OCEANS OF SLUMBER album for reviewsOCEANS OF SLUMBER
Where Gods Fear To Speak

Two years since Starlight And Ash caused the cessation of their residency with their record label and subsequent move to Season Of Mist, OCEANS OF SLUMBER return with their latest album Where Gods Fear To Speak. It’s a huge record, and it takes time to explore. The words of Cammie Beverly, singer for the past decade, in her interview with Female Fronted Power‘s Angela Ambrose recently sum it up perfectly. “There’s a lot to it (“Where Gods Fear To Speak”): storylines, depth, layers, not just in the storylines, but in the songs themselves. So many musical elements. I hope everyone enjoys the album!”

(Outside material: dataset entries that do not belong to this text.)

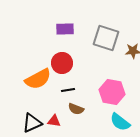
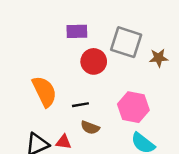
red circle: (62, 63) -> (94, 61), moved
orange semicircle: (38, 79) -> (44, 91), turned -88

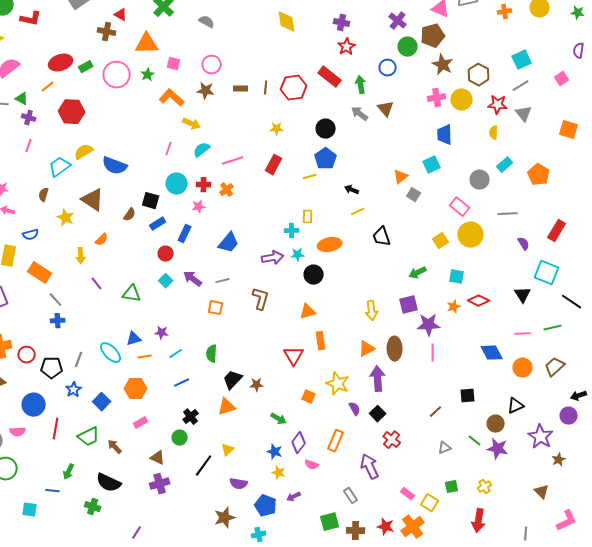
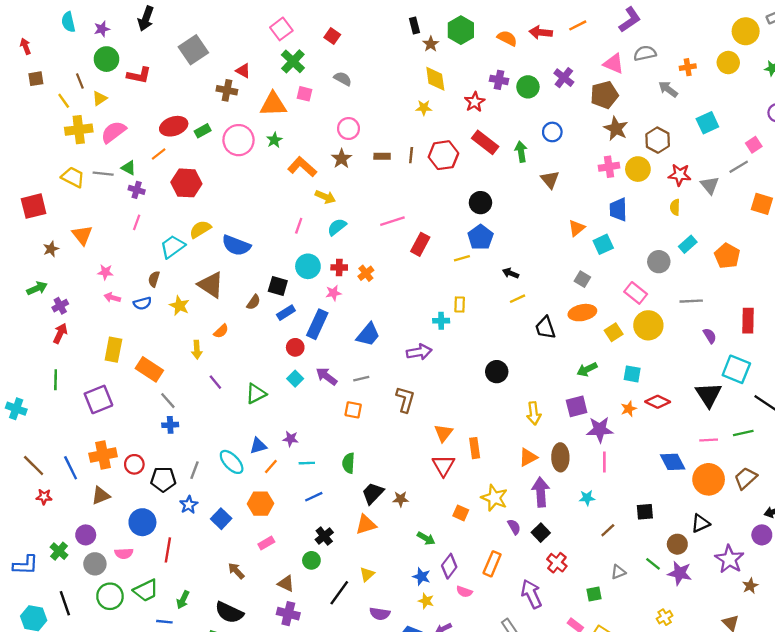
red star: (347, 47) -> (475, 102), moved
green circle: (408, 47) -> (528, 87), moved
pink square: (174, 64) -> (304, 94), moved
gray line: (521, 86) -> (739, 167), moved
brown star: (206, 91) -> (342, 159), turned 30
gray arrow: (360, 114) -> (668, 89), moved
yellow star: (277, 129) -> (424, 108), moved
pink line: (233, 161) -> (392, 221), moved
orange triangle: (401, 177) -> (577, 228), moved
red rectangle: (557, 231) -> (748, 321), turned -30
blue rectangle: (185, 234) -> (317, 324), size x1.4
blue semicircle: (31, 235) -> (142, 303), moved
orange ellipse: (330, 245) -> (582, 313), moved
cyan star: (298, 255) -> (587, 498), moved
black circle: (314, 275) -> (497, 372), moved
green triangle: (132, 294) -> (256, 394), turned -36
black triangle: (523, 295) -> (709, 395), size x1.4
orange triangle: (308, 312) -> (443, 433), moved, turned -36
cyan line: (176, 354) -> (307, 463), turned 32
orange line: (145, 357) -> (271, 467), turned -40
orange circle: (523, 368) -> (709, 479), size x1.4
green trapezoid: (89, 437) -> (146, 590), moved
purple cross: (160, 484) -> (288, 614), turned 30
green square: (452, 487) -> (594, 594), moved

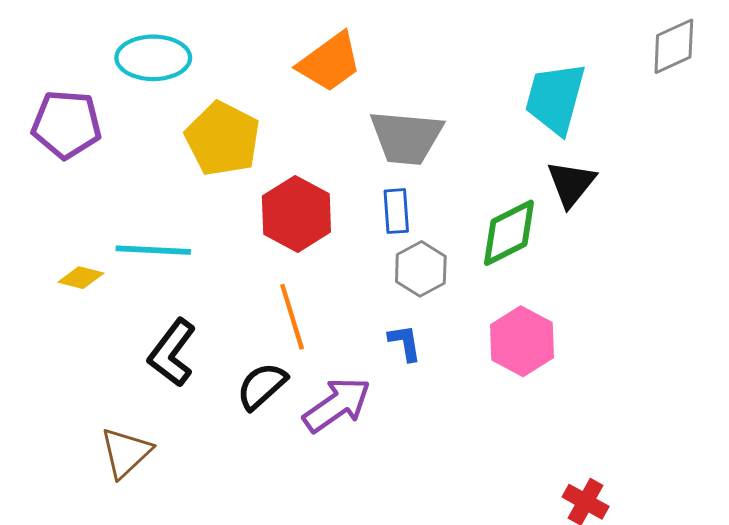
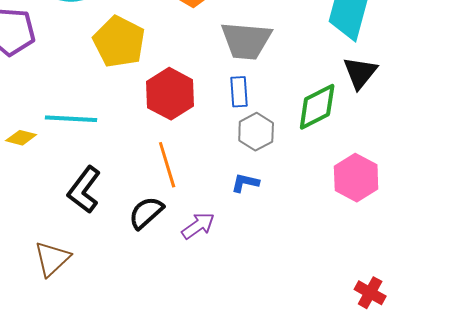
pink hexagon: (522, 341) -> (356, 178), moved
blue L-shape: (405, 343) -> (245, 183), turned -68
purple arrow: (337, 405) -> (198, 226), size x0.7

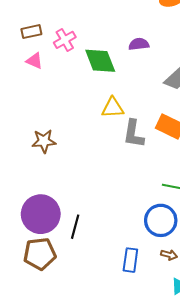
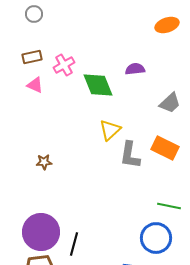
yellow triangle: (113, 108) -> (110, 130), turned -40
brown star: (44, 141) -> (44, 162), size x0.7

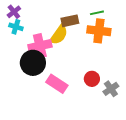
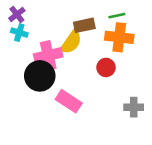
red circle: (92, 79) -> (106, 67), moved
gray cross: (111, 89) -> (134, 107), turned 35

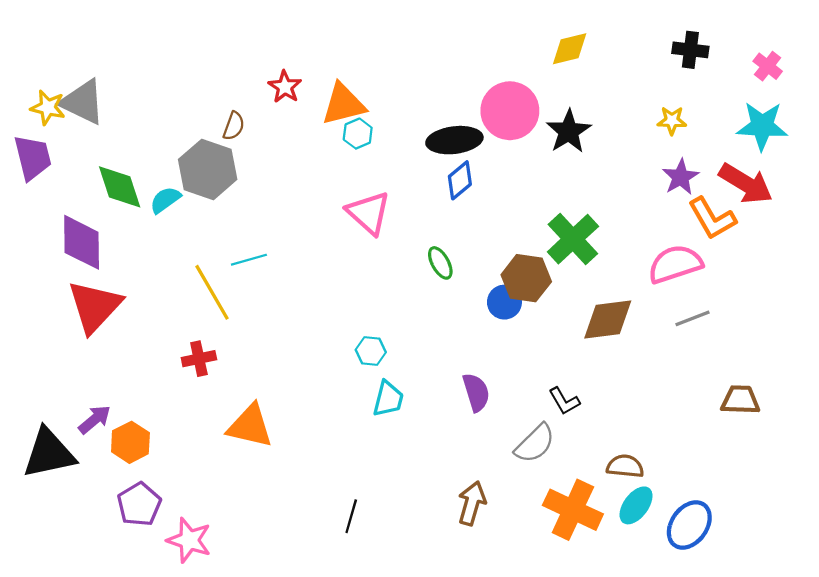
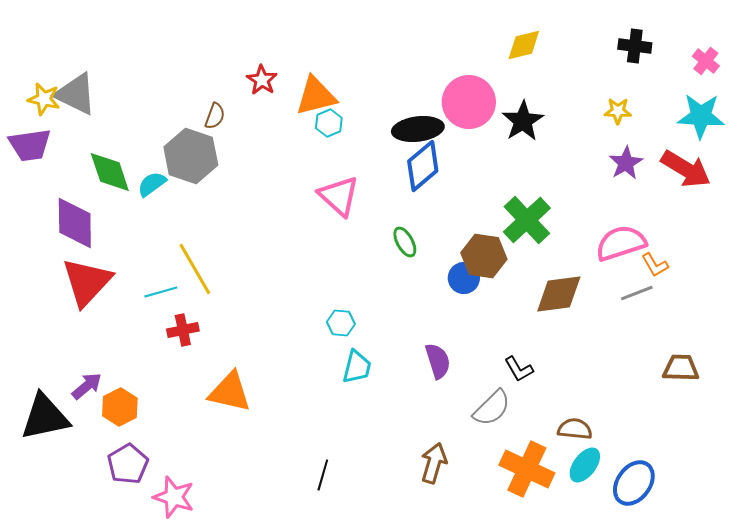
purple trapezoid: (33, 157) -> (30, 145), turned 96
blue diamond: (460, 180) -> (423, 166), size x1.4
orange L-shape: (712, 218) -> (655, 265), moved, size x0.6
cyan line: (249, 260) -> (161, 292), moved

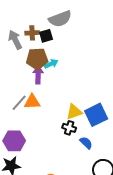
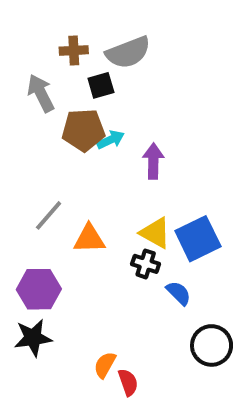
brown cross: (32, 33) -> (74, 50), moved
purple arrow: (38, 75) -> (153, 161), moved
orange triangle: (32, 102) -> (89, 239), moved
yellow triangle: (74, 112) -> (155, 233), turned 48

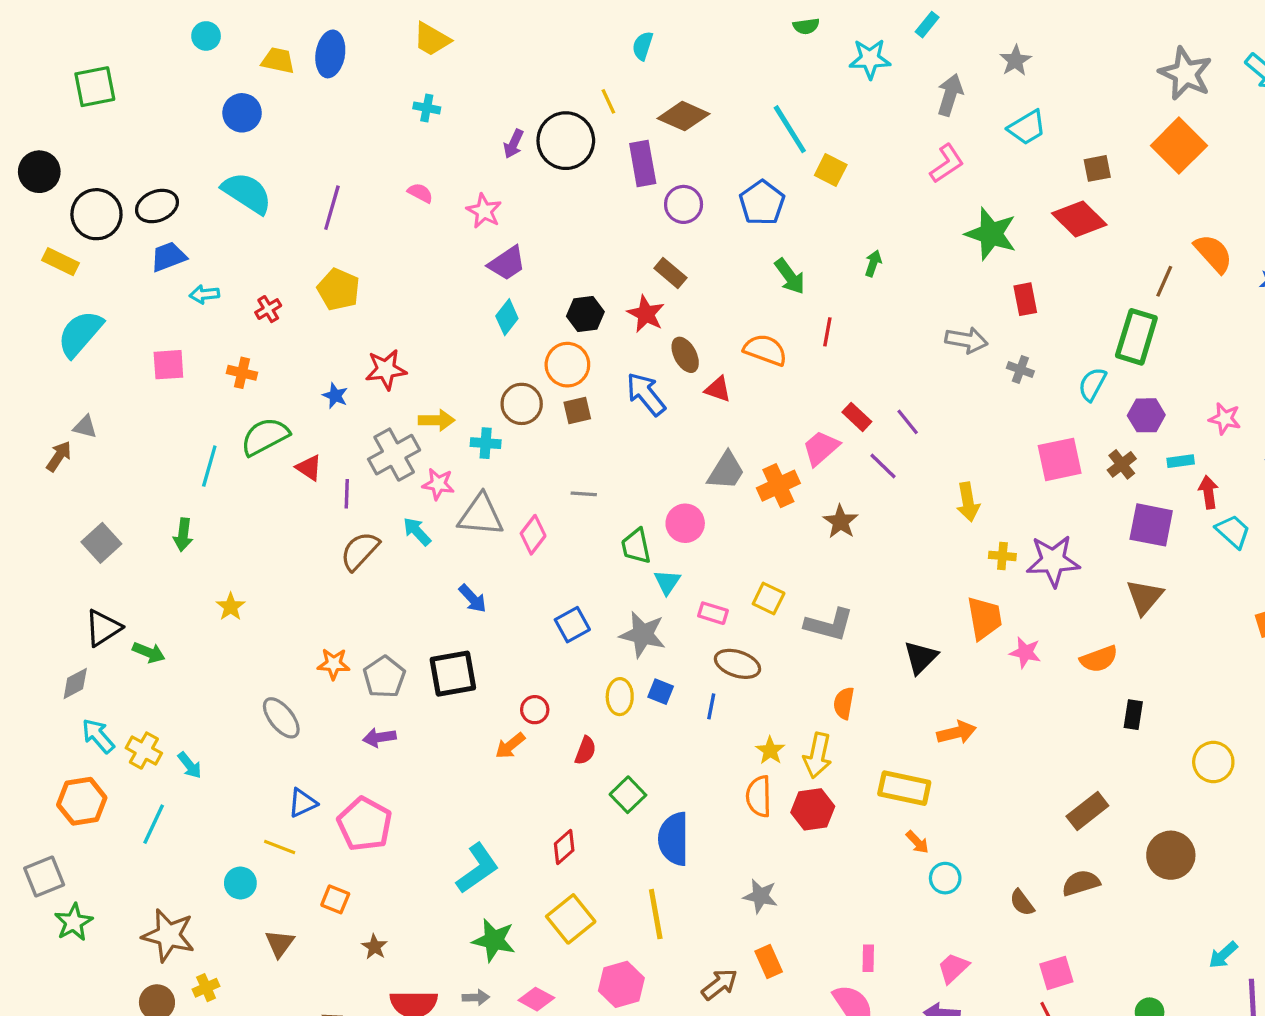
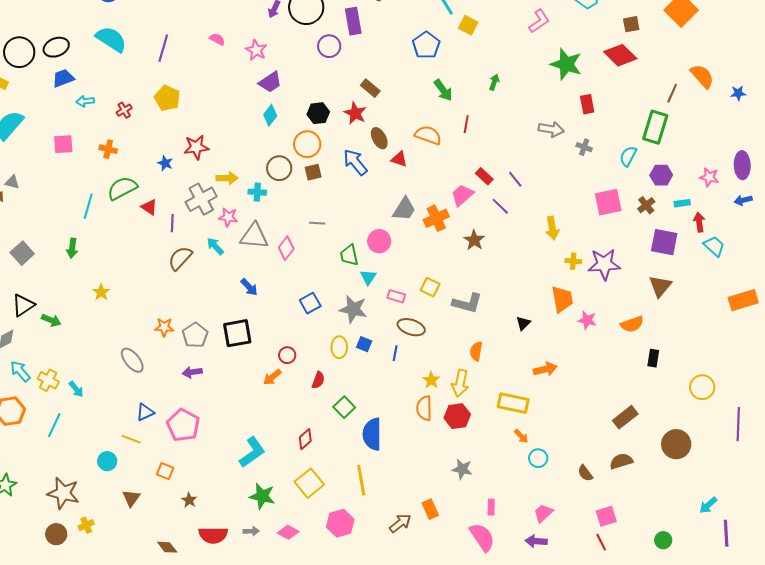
purple circle: (684, 204) -> (329, 46), moved
black triangle: (921, 657) -> (523, 323), size x0.7
gray star: (760, 896) -> (462, 469), moved

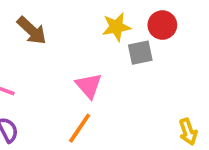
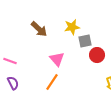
red circle: (162, 25) -> (97, 55), moved
brown arrow: (32, 31) -> (39, 29), moved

Enjoyment is a guarantee with this band, whose progressive metal collects in sonorous soundscapes that has drawn their fans into their intoxicating web over the course of their six albums. Unlike their label, I was as captivated by Starlight And Ash as I was by their previous albums, including Winter, The Banished Heart and 2020’s self-titled Oceans Of Slumberrelease. The continual organic evolution of the band makes them exciting, their desire to improve, expand and progress with every release one of the key attractions. If you wanted to listen to the same thing, there are thousands of bands who you could turn to. But if the cerebral challenge is more your thing, then this is a band who should be bookmarked for every release.

Whilst the previous record eschewed the thumping heaviness of previous releases, Where Gods Fear To Speak reactivates the darker, heavier elements of the band. With two debutants in guitarists Alex Davis and Chris Kritikos alongside Cammie, husband and founder member Dobber Beverly and bassist Semir Özerkan, there is a fresh vibrancy to the band’s sound. Bringing in guest vocalists in Dark Tranquillity’s Mikael Stanne and Moonspell’s Fernando Ribeiro adds to the newly laid down death growls that Cammie has developed on this release.

But it’s no repeat of anything that the band have done before. Bringing in Joel Hamilton to produce at his Audiovision Studios in Bogotá, Colombia has proved a fine decision, for this is OCEAN OF SLUMBER at their most vibrant and explosive. And we haven’t even started on the construction of the ten songs that are offered here, or the astonishing vocal qualities that Cammie brings to the album. The combination of spine-crushing heaviness and brooding melancholic once again scores hugely, waves of emotion ripple through the blistering bursts of harrowing death metal style – just spend time with the bruising Poem Of Ecstasy, a rollercoaster of a song that ebbs and flows across it’s six-and-a-half minutes, dropping from ethereal passages to bludgeoning devastation. Eight listens into this release and it is still catching me unawares.

Can you pick out highlights on an album crammed full of magical moments? Probably not, for each listen brings something new to catch the ear. The sheer velocity of Run From The Light pits Cammie’s crystal-clear clarity against Stanne’s violent aggression, whilst Prayer sees Ribeiro providing the foil in majestic style.

It is cinematic in feel and construction. Conceptually a dystopian western or post-apocalyptic survival movie, described by Dobber as “somewhere between The Handmaid’s Tale, The Dark Tower and Cormac McCarthy. Dark in motive and feel, it’s the soundtrack to that in no uncertain terms. There is despair, dramatic segments that uplift and then crash down in frantic chaos, and a whole lot more. Intricate passages blend with pulverising power, such as the epic Don’t Come Back From Hell Empty Handed. It really is a release that gives and gives and then gives some more.

And when the movie is closing, OCEANS OF SLUMBER throw in a version of Chris Isaak’s Wicked Game. Given a total revamp, its tone fits in perfectly with the rest of the songs here. Brooding, malevolent and sinister, there are lighter moments to appreciate, even if the tone remains somber and melancholic. Penultimate track and the closing moments of the story sees us reach the flawless The Impermanence Of Fate. A message that you can change things and work around setbacks, the delicate piano/keyboards contrast with thunderous riffs, allowing Cammie to switch effortlessly between ethereal vocals and demonic death growls in an eruption of sinew splitting segments.

Ultimately, OCEANS OF SLUMBER have created an album of superior quality to nearly everything else released in 2024. Artwork, the long-forgotten element for many, simply adds to the whole release. Giannis Nakos’ cover work captures the album content magnificently.

Defiant, stronger, and better than ever, Where Gods Fear To Speak is likely to hit those top ten lists come the end of this turbulent year. It took time to unlock but it’s impossible to stop playing now. If it isn’t in my top five, it will only mean that there are five even more incredible pieces of art coming. I somehow doubt it, for this will take some topping.